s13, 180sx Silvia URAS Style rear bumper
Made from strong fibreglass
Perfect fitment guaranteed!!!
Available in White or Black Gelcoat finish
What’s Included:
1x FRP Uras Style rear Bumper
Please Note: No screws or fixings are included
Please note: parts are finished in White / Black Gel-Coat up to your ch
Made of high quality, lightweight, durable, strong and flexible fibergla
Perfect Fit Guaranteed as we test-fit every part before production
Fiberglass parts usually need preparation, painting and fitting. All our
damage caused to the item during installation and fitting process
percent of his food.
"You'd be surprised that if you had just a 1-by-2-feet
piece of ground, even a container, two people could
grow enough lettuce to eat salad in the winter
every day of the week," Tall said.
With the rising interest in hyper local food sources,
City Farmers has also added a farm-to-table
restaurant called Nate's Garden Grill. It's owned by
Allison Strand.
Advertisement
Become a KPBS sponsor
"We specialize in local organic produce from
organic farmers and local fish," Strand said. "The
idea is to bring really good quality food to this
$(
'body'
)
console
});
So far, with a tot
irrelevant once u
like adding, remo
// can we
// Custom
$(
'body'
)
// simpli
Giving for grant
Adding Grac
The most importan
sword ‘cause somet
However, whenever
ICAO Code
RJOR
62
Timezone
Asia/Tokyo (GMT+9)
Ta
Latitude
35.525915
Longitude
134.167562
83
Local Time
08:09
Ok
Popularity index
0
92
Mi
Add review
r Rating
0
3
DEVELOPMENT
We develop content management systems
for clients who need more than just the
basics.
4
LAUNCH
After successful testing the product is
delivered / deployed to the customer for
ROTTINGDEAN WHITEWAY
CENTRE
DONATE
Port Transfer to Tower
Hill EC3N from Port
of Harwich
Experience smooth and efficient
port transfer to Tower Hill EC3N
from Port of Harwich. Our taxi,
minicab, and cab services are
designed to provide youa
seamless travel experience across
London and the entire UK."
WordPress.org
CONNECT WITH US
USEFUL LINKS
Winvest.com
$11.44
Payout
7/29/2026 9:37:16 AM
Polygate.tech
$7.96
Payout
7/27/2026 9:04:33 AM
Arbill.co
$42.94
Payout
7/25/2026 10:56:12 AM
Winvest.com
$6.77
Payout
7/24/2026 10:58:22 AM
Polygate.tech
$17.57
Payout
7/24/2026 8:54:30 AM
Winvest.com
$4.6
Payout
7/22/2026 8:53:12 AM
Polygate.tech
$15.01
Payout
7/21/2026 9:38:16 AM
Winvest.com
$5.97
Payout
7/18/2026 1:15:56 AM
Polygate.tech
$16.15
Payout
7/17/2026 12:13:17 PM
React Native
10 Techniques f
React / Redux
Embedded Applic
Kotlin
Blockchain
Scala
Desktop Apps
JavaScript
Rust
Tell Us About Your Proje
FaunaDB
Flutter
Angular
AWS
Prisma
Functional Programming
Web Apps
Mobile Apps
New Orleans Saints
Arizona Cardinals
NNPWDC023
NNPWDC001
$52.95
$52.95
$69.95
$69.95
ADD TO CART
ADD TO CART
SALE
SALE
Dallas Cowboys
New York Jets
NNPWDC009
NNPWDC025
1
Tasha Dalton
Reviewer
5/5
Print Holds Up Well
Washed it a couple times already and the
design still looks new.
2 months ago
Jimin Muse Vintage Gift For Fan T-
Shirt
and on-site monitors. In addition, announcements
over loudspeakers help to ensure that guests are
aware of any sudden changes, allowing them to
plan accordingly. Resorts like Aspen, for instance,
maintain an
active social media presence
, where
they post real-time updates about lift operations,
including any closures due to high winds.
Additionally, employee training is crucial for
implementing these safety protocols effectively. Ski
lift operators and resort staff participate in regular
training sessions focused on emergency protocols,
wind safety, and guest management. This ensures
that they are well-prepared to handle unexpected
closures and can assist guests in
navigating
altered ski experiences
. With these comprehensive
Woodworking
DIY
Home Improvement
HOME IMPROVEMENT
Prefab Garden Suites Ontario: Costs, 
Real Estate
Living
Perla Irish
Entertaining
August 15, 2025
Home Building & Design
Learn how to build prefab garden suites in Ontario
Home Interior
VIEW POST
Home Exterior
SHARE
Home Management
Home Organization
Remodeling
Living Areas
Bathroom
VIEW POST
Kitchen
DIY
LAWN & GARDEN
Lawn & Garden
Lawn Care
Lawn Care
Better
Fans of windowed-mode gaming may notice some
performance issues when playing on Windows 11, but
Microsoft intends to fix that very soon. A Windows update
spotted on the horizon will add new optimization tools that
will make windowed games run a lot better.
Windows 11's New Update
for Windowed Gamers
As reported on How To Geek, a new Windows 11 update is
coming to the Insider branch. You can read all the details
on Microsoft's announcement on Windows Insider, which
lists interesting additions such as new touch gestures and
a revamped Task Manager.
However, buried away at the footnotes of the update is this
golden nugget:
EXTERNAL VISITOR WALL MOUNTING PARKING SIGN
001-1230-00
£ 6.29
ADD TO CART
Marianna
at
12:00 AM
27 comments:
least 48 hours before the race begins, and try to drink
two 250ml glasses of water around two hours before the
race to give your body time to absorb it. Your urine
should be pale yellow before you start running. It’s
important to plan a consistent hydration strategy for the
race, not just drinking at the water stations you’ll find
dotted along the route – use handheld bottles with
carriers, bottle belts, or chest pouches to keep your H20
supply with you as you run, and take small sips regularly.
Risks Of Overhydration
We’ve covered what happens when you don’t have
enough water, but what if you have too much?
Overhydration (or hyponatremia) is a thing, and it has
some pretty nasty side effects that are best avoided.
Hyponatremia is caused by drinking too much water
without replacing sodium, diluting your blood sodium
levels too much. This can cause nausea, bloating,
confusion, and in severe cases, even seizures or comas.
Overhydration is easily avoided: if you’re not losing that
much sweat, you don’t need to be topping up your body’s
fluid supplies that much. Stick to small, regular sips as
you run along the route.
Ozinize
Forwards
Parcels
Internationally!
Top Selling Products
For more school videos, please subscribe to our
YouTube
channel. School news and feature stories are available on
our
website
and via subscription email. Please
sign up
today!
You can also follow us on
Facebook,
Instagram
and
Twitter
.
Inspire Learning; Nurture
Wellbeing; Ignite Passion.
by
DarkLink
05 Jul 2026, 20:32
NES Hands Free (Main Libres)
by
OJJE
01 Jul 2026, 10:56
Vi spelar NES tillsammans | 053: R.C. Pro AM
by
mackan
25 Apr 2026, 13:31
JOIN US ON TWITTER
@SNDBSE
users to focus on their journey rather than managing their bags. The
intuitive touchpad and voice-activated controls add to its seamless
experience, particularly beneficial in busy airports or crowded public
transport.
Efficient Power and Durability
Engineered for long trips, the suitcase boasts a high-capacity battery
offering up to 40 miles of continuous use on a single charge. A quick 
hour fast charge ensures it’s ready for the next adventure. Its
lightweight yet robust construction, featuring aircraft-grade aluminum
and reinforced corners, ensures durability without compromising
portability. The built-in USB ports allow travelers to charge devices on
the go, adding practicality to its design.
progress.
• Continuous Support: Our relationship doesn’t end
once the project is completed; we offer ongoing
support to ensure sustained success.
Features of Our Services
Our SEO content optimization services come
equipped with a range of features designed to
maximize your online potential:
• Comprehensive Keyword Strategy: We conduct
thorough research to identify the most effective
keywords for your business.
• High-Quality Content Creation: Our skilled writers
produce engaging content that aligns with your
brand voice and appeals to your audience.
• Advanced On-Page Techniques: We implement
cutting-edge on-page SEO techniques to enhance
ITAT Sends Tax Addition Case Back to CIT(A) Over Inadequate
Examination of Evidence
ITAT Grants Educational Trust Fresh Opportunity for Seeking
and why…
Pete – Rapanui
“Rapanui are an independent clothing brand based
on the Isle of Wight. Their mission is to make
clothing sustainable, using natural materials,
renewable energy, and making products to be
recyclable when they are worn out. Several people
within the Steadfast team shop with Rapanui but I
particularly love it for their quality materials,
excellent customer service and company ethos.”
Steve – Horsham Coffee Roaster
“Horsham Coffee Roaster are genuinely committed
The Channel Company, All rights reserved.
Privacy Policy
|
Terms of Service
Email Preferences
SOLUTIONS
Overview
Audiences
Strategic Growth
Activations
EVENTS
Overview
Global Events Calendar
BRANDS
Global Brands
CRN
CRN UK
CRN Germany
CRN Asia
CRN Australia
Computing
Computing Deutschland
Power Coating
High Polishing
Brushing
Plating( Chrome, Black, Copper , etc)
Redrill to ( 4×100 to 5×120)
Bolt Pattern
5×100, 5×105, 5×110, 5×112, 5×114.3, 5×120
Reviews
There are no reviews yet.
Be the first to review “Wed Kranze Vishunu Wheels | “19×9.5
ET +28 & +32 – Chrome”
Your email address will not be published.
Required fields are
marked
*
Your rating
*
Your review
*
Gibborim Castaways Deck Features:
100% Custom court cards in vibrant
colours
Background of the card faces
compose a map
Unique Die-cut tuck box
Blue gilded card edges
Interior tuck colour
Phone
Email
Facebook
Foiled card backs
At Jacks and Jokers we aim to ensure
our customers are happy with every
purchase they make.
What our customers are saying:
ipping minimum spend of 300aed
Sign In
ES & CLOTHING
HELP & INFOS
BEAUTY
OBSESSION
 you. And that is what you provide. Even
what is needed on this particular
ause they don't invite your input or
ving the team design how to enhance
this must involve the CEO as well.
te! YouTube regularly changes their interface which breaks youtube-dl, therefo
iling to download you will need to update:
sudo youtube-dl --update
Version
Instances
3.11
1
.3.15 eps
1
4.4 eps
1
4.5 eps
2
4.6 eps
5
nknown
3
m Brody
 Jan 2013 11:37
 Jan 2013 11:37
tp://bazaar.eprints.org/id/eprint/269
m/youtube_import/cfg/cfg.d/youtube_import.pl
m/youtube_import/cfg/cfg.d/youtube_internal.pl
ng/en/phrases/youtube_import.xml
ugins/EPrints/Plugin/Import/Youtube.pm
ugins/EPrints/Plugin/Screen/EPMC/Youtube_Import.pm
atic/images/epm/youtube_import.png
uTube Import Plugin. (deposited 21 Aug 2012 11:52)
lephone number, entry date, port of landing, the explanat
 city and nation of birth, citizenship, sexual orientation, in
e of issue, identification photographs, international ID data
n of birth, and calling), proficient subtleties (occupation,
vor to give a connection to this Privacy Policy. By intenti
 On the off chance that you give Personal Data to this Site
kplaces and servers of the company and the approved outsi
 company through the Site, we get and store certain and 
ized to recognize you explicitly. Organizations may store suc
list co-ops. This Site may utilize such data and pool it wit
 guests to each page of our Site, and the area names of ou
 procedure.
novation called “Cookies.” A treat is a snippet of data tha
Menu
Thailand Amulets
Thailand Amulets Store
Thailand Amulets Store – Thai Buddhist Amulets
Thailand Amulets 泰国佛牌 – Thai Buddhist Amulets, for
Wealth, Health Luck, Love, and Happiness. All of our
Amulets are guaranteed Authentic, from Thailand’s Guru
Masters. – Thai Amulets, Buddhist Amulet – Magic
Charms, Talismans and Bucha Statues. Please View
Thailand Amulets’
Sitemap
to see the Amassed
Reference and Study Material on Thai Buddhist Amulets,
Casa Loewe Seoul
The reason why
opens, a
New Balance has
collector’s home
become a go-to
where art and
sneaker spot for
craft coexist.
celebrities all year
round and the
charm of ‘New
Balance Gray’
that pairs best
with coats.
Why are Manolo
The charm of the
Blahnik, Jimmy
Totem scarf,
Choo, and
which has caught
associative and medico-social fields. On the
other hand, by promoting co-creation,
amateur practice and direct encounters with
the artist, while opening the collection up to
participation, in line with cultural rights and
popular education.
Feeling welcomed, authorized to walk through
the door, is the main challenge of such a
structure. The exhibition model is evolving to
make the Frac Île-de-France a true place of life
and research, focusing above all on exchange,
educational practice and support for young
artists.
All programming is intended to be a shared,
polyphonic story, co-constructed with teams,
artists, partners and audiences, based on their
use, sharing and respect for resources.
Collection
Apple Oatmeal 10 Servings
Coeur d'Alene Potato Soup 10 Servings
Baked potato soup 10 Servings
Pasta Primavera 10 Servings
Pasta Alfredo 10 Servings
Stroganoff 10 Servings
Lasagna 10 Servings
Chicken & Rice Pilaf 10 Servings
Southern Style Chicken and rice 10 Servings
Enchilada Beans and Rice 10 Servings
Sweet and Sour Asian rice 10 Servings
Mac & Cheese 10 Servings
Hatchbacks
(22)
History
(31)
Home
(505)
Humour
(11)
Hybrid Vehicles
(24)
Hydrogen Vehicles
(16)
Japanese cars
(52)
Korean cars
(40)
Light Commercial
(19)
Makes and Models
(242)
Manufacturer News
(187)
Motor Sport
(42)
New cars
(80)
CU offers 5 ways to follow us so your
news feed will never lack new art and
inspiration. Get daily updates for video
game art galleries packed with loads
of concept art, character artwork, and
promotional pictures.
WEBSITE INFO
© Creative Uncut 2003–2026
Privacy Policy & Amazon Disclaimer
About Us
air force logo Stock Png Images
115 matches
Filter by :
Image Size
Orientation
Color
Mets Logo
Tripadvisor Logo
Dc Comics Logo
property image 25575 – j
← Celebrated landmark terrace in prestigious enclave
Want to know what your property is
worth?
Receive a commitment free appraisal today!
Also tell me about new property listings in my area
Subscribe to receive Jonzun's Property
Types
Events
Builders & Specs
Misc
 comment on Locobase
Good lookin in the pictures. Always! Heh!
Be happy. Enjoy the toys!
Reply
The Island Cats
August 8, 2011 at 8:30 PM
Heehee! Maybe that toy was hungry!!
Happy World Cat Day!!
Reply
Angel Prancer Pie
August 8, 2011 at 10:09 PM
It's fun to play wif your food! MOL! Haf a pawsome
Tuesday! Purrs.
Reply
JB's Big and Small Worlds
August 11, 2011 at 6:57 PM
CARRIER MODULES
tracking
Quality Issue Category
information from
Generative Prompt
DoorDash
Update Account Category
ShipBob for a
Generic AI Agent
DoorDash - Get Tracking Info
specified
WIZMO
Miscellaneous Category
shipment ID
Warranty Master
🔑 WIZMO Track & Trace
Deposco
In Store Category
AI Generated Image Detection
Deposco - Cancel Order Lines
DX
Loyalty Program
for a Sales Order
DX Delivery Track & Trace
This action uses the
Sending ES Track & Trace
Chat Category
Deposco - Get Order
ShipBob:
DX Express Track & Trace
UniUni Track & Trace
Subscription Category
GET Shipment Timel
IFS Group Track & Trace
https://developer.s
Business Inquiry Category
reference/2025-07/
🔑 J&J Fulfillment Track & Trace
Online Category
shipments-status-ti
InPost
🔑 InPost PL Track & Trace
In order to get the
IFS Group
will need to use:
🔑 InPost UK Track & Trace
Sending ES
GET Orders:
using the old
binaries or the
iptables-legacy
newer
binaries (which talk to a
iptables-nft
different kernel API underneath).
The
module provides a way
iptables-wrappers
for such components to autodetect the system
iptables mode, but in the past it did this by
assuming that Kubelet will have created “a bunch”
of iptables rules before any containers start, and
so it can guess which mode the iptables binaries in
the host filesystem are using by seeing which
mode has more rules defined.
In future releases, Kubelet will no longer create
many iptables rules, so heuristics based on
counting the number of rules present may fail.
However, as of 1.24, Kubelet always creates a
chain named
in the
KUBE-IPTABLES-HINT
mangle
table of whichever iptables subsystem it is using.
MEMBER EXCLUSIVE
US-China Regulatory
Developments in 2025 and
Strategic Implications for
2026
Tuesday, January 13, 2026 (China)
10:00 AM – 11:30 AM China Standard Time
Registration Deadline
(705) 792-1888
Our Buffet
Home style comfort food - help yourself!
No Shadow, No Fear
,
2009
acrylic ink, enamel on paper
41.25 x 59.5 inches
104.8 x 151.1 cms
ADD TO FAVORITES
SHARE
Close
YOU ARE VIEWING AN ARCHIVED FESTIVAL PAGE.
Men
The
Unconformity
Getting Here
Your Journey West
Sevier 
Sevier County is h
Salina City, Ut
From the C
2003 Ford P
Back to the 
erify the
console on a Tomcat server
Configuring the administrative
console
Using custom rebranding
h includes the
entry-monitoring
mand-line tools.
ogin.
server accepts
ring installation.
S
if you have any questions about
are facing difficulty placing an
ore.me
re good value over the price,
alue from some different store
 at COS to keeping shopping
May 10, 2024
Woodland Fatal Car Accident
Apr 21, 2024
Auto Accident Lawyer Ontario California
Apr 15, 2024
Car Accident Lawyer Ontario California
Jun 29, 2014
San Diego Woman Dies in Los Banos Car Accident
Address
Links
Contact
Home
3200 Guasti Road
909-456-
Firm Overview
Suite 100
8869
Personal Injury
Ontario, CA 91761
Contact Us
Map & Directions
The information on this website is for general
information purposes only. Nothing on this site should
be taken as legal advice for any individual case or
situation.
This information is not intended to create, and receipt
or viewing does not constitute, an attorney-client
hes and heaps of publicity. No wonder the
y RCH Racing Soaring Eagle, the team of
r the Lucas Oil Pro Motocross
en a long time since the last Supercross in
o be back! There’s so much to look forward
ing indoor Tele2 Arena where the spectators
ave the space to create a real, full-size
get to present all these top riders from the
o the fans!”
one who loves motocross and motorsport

◆ PROBLEM DESCRIPTION: Only the lines from the start of the material through the line bearing "Adding Grac" are needed, restated exactly, with both end lines included.

◆ ANSWER TO THIS TASK:
s13, 180sx Silvia URAS Style rear bumper
Made from strong fibreglass
Perfect fitment guaranteed!!!
Available in White or Black Gelcoat finish
What’s Included:
1x FRP Uras Style rear Bumper
Please Note: No screws or fixings are included
Please note: parts are finished in White / Black Gel-Coat up to your ch
Made of high quality, lightweight, durable, strong and flexible fibergla
Perfect Fit Guaranteed as we test-fit every part before production
Fiberglass parts usually need preparation, painting and fitting. All our
damage caused to the item during installation and fitting process
percent of his food.
"You'd be surprised that if you had just a 1-by-2-feet
piece of ground, even a container, two people could
grow enough lettuce to eat salad in the winter
every day of the week," Tall said.
With the rising interest in hyper local food sources,
City Farmers has also added a farm-to-table
restaurant called Nate's Garden Grill. It's owned by
Allison Strand.
Advertisement
Become a KPBS sponsor
"We specialize in local organic produce from
organic farmers and local fish," Strand said. "The
idea is to bring really good quality food to this
$(
'body'
)
console
});
So far, with a tot
irrelevant once u
like adding, remo
// can we
// Custom
$(
'body'
)
// simpli
Giving for grant
Adding Grac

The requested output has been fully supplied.